Me pregunto si, a lo mejor por su ligero acento, su frase no tenía un punto de ironía. Sonreí tontamente. Se me da bien. Cogí la linterna y nos separamos. Cerró la puerta. Si fuera él, habría corrido a pegarme a la mirilla.
Mientras bajaba los escalones la mezcla de sentimientos me atormentaba. Por una parte estaba el dolor en la muñeca y el miedo a haber parecido la reina de las tontas. Y a pesar de todo me sentía extrañamente bien. Un poco confusa. No creo que fuera efecto del café.

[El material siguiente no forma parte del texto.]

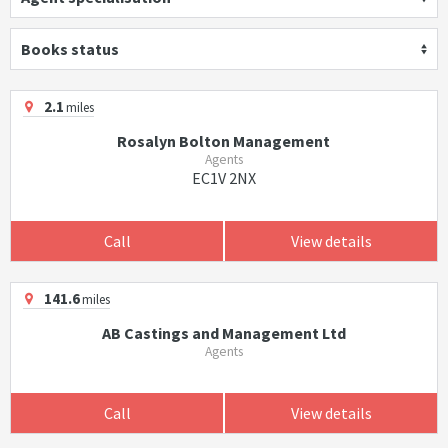
Books status
2.1
miles
Rosalyn Bolton Management
Agents
EC1V 2NX
Call
View details
141.6
miles
AB Castings and Management Ltd
Agents
Call
View details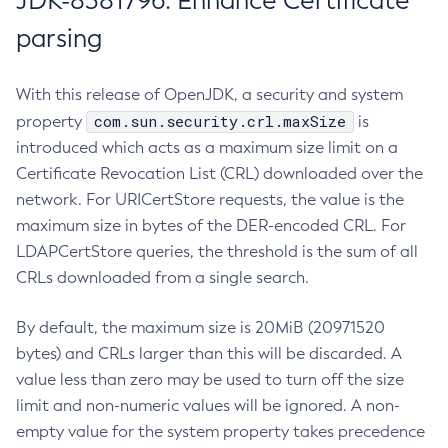
JDK-8381796: Enhance Certificate
parsing
With this release of OpenJDK, a security and system
com.sun.security.crl.maxSize
property
is
introduced which acts as a maximum size limit on a
Certificate Revocation List (CRL) downloaded over the
network. For URICertStore requests, the value is the
maximum size in bytes of the DER-encoded CRL. For
LDAPCertStore queries, the threshold is the sum of all
CRLs downloaded from a single search.
By default, the maximum size is 20MiB (20971520
bytes) and CRLs larger than this will be discarded. A
value less than zero may be used to turn off the size
limit and non-numeric values will be ignored. A non-
empty value for the system property takes precedence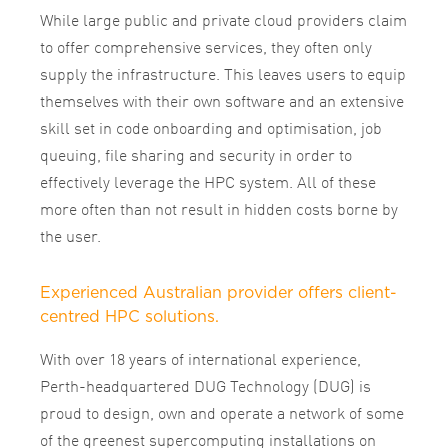
While large public and private cloud providers claim
to offer comprehensive services, they often only
supply the infrastructure. This leaves users to equip
themselves with their own software and an extensive
skill set in code onboarding and optimisation, job
queuing, file sharing and security in order to
effectively leverage the HPC system. All of these
more often than not result in hidden costs borne by
the user.
Experienced Australian provider offers client-
centred HPC solutions.
With over 18 years of international experience,
Perth-headquartered DUG Technology (DUG) is
proud to design, own and operate a network of some
of the greenest supercomputing installations on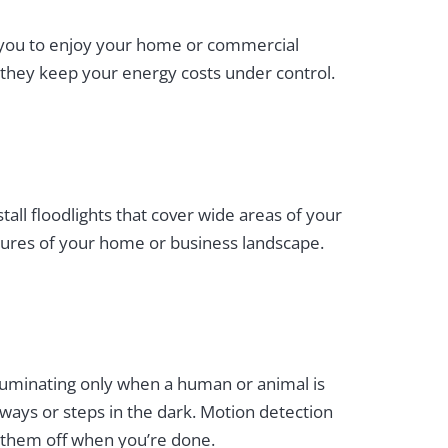
low you to enjoy your home or commercial
us they keep your energy costs under control.
all floodlights that cover wide areas of your
features of your home or business landscape.
lluminating only when a human or animal is
ways or steps in the dark. Motion detection
g them off when you’re done.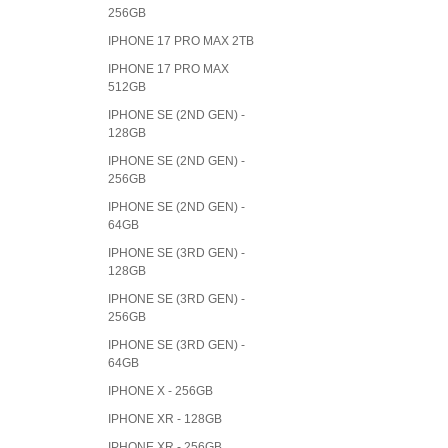
256GB
IPHONE 17 PRO MAX 2TB
IPHONE 17 PRO MAX
512GB
IPHONE SE (2ND GEN) -
128GB
IPHONE SE (2ND GEN) -
256GB
IPHONE SE (2ND GEN) -
64GB
IPHONE SE (3RD GEN) -
128GB
IPHONE SE (3RD GEN) -
256GB
IPHONE SE (3RD GEN) -
64GB
IPHONE X - 256GB
IPHONE XR - 128GB
IPHONE XR - 256GB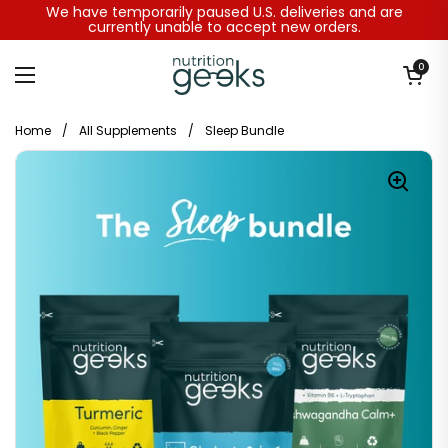
Skip to content
We have temporarily paused U.S. deliveries and are
currently unable to accept new orders.
Open baske
0
Open menu
Home
/
All Supplements
/
Sleep Bundle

Puede parecer una tontería, pero enseguida lo eché de menos. Quería estar con él. Hubiera podido ayudarle a deshacer cajas. Incluso hubiera podido contentarme con mirarlo. Jamás me había sucedido. Ni fascinada, ni exaltada. Otra cosa. De mi apartamento al suyo, si no se tienen en cuenta el techo o los tabiques, debe de haber unos quince metros. ¿Dónde duerme? ¿Duerme siquiera? Toda la noche estuve preguntándome cómo podría reparar los daños causados a su buzón. En un primer momento pensé en proponerle que compartiéramos el mío, pero enseguida renuncié. Me imagino la cara de los vecinos si apenas una semana después de que él llegara, vieran nuestros apellidos juntos. Adiós a mi reputación. Ni Géraldine va tan rápido.